Many seasonal ingredients are around for a very short window of time; their fleetingness is part of their allure. You get excited for them to arrive, eat as much as you can of them while they’re around, and then pine for them the remaining 50 weeks of the year. Sour cherries in the summer, ramps (on the East Coast) in late spring, persimmons or clementines in the winter — all foods that we desperately want more of but nature stingily keeps from us for most of our lives.

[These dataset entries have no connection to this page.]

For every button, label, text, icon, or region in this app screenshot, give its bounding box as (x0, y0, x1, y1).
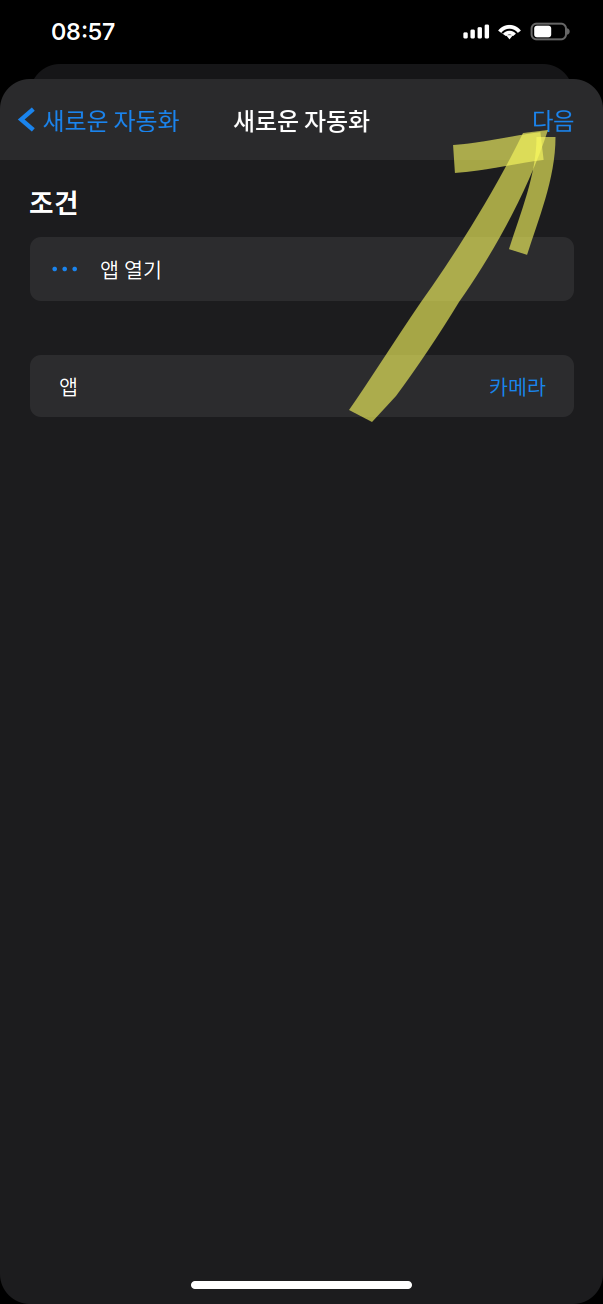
staticText: 새로운 자동화 (42, 102, 180, 137)
button[interactable]: 앱 (30, 355, 574, 417)
staticText: 앱 열기 (100, 254, 162, 284)
button[interactable]: 앱 열기 (30, 237, 574, 301)
button[interactable]: 다음 (517, 88, 589, 150)
staticText: 08:57 (51, 17, 115, 46)
staticText: 새로운 자동화 (233, 102, 370, 137)
staticText: 앱 (59, 371, 78, 401)
staticText: 카메라 (489, 371, 546, 401)
staticText: 다음 (532, 103, 574, 136)
button[interactable]: 새로운 자동화 (0, 88, 192, 150)
staticText: 조건 (29, 182, 79, 221)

Then there are those ingredients that are technically seasonal but are also so abundant throughout the year that we forget why they’re so special to begin with. Chief among these is corn. Don’t get me wrong, I know that, come late summer, corn can be delightfully sweet, tender and aromatic. But also, corn is available all year round in fresh cobs flown in from the Midwest or often South America, in cans of whole and creamed varieties, and in bags in the freezer aisle. (Mind you, frozen corn is often of such high quality that it’s the best choice for the out-of-season vegetable.)
Right now, corn is in season and in the markets, and it’s perfect. This is about the only time of year I crave it, often slicing raw kernels from their cobs and eating them by the spoonful out of a bowl with maybe a squeeze of lime juice and sprinkling of sea salt. Its sweetness is so subtle that any other preparation — sautéeing it with bell peppers for succotash, mixing it with black beans, or making a salsa with it — might overshadow it.
But there’s one exception I’m willing to make with fresh corn, and it’s to make Korean “corn cheese,” precisely because it’s so outlandishly wonderful. Korean corn cheese, as anyone who’s ever been to a Korean barbecue restaurant knows, is a concoction of corn topped with melted mozzarella cheese that fills half the moat that surrounds the central grill at the table; a soufflé-like egg custard fills the other half. It’s a sweet counterpoint to all the rich meat on the grill and briny preserved vegetables that accompany it.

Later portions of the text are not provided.